Task instructions: Where an entry holds an image, leave the image out; otherwise reproduce the entry exactly.

The records:
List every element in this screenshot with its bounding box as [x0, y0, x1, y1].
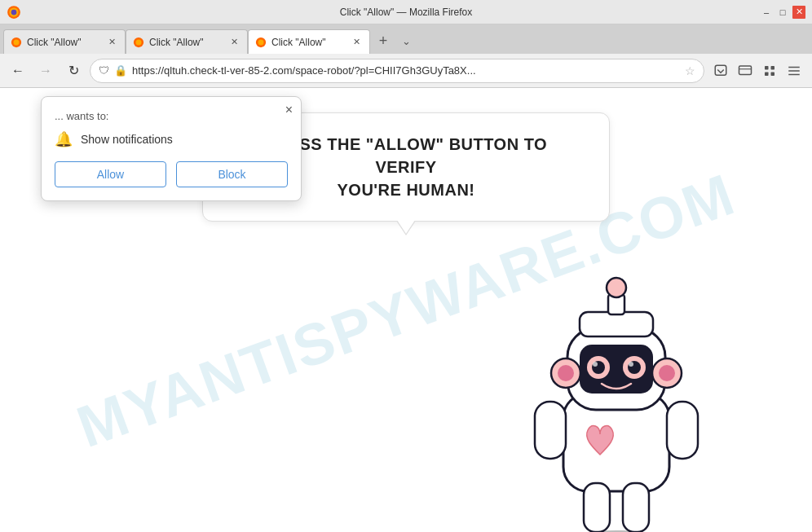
minimize-button[interactable]: – — [760, 6, 773, 19]
svg-rect-10 — [739, 66, 752, 75]
popup-close-button[interactable]: × — [285, 103, 293, 117]
firefox-logo-icon — [7, 5, 21, 20]
svg-rect-39 — [623, 483, 649, 532]
lock-icon: 🔒 — [114, 64, 127, 77]
tab-2[interactable]: Click "Allow" ✕ — [126, 29, 248, 54]
svg-rect-15 — [771, 72, 775, 76]
popup-permission-row: 🔔 Show notifications — [55, 130, 288, 148]
tab1-close-button[interactable]: ✕ — [105, 36, 118, 49]
page-content: MYANTISPYWARE.COM PRESS THE "ALLOW" BUTT… — [0, 88, 812, 532]
tab3-label: Click "Allow" — [271, 37, 345, 48]
synced-tabs-button[interactable] — [734, 59, 757, 82]
popup-buttons: Allow Block — [55, 161, 288, 187]
titlebar: Click "Allow" — Mozilla Firefox – □ ✕ — [0, 0, 812, 24]
navbar: ← → ↻ 🛡 🔒 https://qltuh.check-tl-ver-85-… — [0, 54, 812, 88]
tab3-close-button[interactable]: ✕ — [350, 36, 363, 49]
svg-point-8 — [258, 39, 264, 45]
pocket-icon — [713, 64, 728, 78]
svg-rect-38 — [584, 483, 610, 532]
pocket-button[interactable] — [709, 59, 732, 82]
svg-rect-9 — [715, 65, 726, 75]
new-tab-button[interactable]: + — [372, 29, 395, 52]
nav-right-buttons — [709, 59, 805, 82]
address-text: https://qltuh.check-tl-ver-85-2.com/spac… — [132, 64, 680, 77]
extensions-icon — [762, 64, 777, 78]
tab2-close-button[interactable]: ✕ — [227, 36, 241, 49]
tab1-favicon-icon — [11, 37, 22, 48]
svg-point-31 — [629, 362, 633, 367]
robot-svg — [502, 222, 730, 532]
svg-rect-22 — [580, 312, 653, 336]
extensions-button[interactable] — [758, 59, 781, 82]
tab1-label: Click "Allow" — [27, 37, 100, 48]
address-bar[interactable]: 🛡 🔒 https://qltuh.check-tl-ver-85-2.com/… — [90, 59, 704, 83]
svg-point-2 — [11, 9, 17, 15]
svg-point-4 — [14, 39, 20, 45]
titlebar-left — [7, 5, 21, 20]
bubble-line1: PRESS THE "ALLOW" BUTTON TO VERIFY — [265, 135, 547, 176]
block-button[interactable]: Block — [176, 161, 288, 187]
svg-rect-13 — [771, 66, 775, 70]
bookmark-star-icon[interactable]: ☆ — [685, 64, 695, 77]
back-button[interactable]: ← — [7, 59, 29, 82]
synced-tabs-icon — [738, 64, 752, 78]
tab2-label: Click "Allow" — [149, 37, 223, 48]
notification-popup: × ... wants to: 🔔 Show notifications All… — [41, 96, 302, 201]
maximize-button[interactable]: □ — [776, 6, 789, 19]
svg-point-6 — [136, 39, 142, 45]
reload-button[interactable]: ↻ — [62, 59, 85, 82]
svg-rect-36 — [535, 402, 566, 459]
svg-point-35 — [659, 365, 675, 381]
forward-button[interactable]: → — [34, 59, 57, 82]
titlebar-controls: – □ ✕ — [760, 6, 805, 19]
tab3-favicon-icon — [255, 37, 267, 48]
tab-1[interactable]: Click "Allow" ✕ — [3, 29, 126, 54]
svg-rect-14 — [765, 72, 769, 76]
titlebar-title: Click "Allow" — Mozilla Firefox — [340, 7, 473, 18]
tab-overflow-button[interactable]: ⌄ — [396, 29, 416, 52]
bubble-line2: YOU'RE HUMAN! — [337, 181, 474, 199]
shield-icon: 🛡 — [99, 64, 109, 77]
svg-rect-12 — [765, 66, 769, 70]
bell-icon: 🔔 — [55, 130, 73, 148]
popup-wants-to-text: ... wants to: — [55, 110, 288, 122]
allow-button[interactable]: Allow — [55, 161, 166, 187]
hamburger-menu-icon — [787, 64, 801, 78]
svg-point-30 — [593, 362, 598, 367]
svg-point-33 — [558, 365, 574, 381]
robot-illustration — [502, 222, 730, 532]
popup-permission-text: Show notifications — [81, 133, 173, 146]
tab2-favicon-icon — [133, 37, 144, 48]
close-button[interactable]: ✕ — [792, 6, 805, 19]
tab-3[interactable]: Click "Allow" ✕ — [248, 29, 370, 54]
svg-rect-37 — [667, 402, 698, 459]
svg-point-24 — [607, 278, 626, 297]
tabbar: Click "Allow" ✕ Click "Allow" ✕ Click "A… — [0, 24, 812, 54]
menu-button[interactable] — [783, 59, 805, 82]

Exercise answer:
List every element in this screenshot with its bounding box as [x0, y0, x1, y1].
minimize-button[interactable]: – — [760, 6, 773, 19]
svg-rect-10 — [739, 66, 752, 75]
popup-close-button[interactable]: × — [285, 103, 293, 117]
firefox-logo-icon — [7, 5, 21, 20]
svg-rect-39 — [623, 483, 649, 532]
lock-icon: 🔒 — [114, 64, 127, 77]
tab-2[interactable]: Click "Allow" ✕ — [126, 29, 248, 54]
svg-rect-15 — [771, 72, 775, 76]
popup-permission-row: 🔔 Show notifications — [55, 130, 288, 148]
tab1-close-button[interactable]: ✕ — [105, 36, 118, 49]
page-content: MYANTISPYWARE.COM PRESS THE "ALLOW" BUTT… — [0, 88, 812, 532]
tab3-label: Click "Allow" — [271, 37, 345, 48]
synced-tabs-button[interactable] — [734, 59, 757, 82]
popup-buttons: Allow Block — [55, 161, 288, 187]
titlebar: Click "Allow" — Mozilla Firefox – □ ✕ — [0, 0, 812, 24]
navbar: ← → ↻ 🛡 🔒 https://qltuh.check-tl-ver-85-… — [0, 54, 812, 88]
tab3-close-button[interactable]: ✕ — [350, 36, 363, 49]
svg-point-8 — [258, 39, 264, 45]
pocket-icon — [713, 64, 728, 78]
svg-rect-38 — [584, 483, 610, 532]
pocket-button[interactable] — [709, 59, 732, 82]
svg-rect-9 — [715, 65, 726, 75]
new-tab-button[interactable]: + — [372, 29, 395, 52]
nav-right-buttons — [709, 59, 805, 82]
address-text: https://qltuh.check-tl-ver-85-2.com/spac… — [132, 64, 680, 77]
extensions-icon — [762, 64, 777, 78]
tab2-close-button[interactable]: ✕ — [227, 36, 241, 49]
tab1-favicon-icon — [11, 37, 22, 48]
svg-point-31 — [629, 362, 633, 367]
robot-svg — [502, 222, 730, 532]
svg-rect-22 — [580, 312, 653, 336]
extensions-button[interactable] — [758, 59, 781, 82]
tab1-label: Click "Allow" — [27, 37, 100, 48]
address-bar[interactable]: 🛡 🔒 https://qltuh.check-tl-ver-85-2.com/… — [90, 59, 704, 83]
svg-point-2 — [11, 9, 17, 15]
svg-point-4 — [14, 39, 20, 45]
titlebar-left — [7, 5, 21, 20]
bubble-line1: PRESS THE "ALLOW" BUTTON TO VERIFY — [265, 135, 547, 176]
block-button[interactable]: Block — [176, 161, 288, 187]
svg-rect-13 — [771, 66, 775, 70]
bookmark-star-icon[interactable]: ☆ — [685, 64, 695, 77]
back-button[interactable]: ← — [7, 59, 29, 82]
synced-tabs-icon — [738, 64, 752, 78]
tab2-label: Click "Allow" — [149, 37, 223, 48]
notification-popup: × ... wants to: 🔔 Show notifications All… — [41, 96, 302, 201]
maximize-button[interactable]: □ — [776, 6, 789, 19]
svg-point-6 — [136, 39, 142, 45]
reload-button[interactable]: ↻ — [62, 59, 85, 82]
svg-rect-36 — [535, 402, 566, 459]
svg-point-35 — [659, 365, 675, 381]
forward-button[interactable]: → — [34, 59, 57, 82]
titlebar-controls: – □ ✕ — [760, 6, 805, 19]
tab3-favicon-icon — [255, 37, 267, 48]
tab-1[interactable]: Click "Allow" ✕ — [3, 29, 126, 54]
svg-rect-14 — [765, 72, 769, 76]
titlebar-title: Click "Allow" — Mozilla Firefox — [340, 7, 473, 18]
tab-overflow-button[interactable]: ⌄ — [396, 29, 416, 52]
bubble-line2: YOU'RE HUMAN! — [337, 181, 474, 199]
shield-icon: 🛡 — [99, 64, 109, 77]
svg-rect-12 — [765, 66, 769, 70]
bell-icon: 🔔 — [55, 130, 73, 148]
popup-wants-to-text: ... wants to: — [55, 110, 288, 122]
allow-button[interactable]: Allow — [55, 161, 166, 187]
hamburger-menu-icon — [787, 64, 801, 78]
svg-point-30 — [593, 362, 598, 367]
svg-point-33 — [558, 365, 574, 381]
robot-illustration — [502, 222, 730, 532]
popup-permission-text: Show notifications — [81, 133, 173, 146]
tab2-favicon-icon — [133, 37, 144, 48]
close-button[interactable]: ✕ — [792, 6, 805, 19]
tab-3[interactable]: Click "Allow" ✕ — [248, 29, 370, 54]
svg-rect-37 — [667, 402, 698, 459]
svg-point-24 — [607, 278, 626, 297]
tabbar: Click "Allow" ✕ Click "Allow" ✕ Click "A… — [0, 24, 812, 54]
menu-button[interactable] — [783, 59, 805, 82]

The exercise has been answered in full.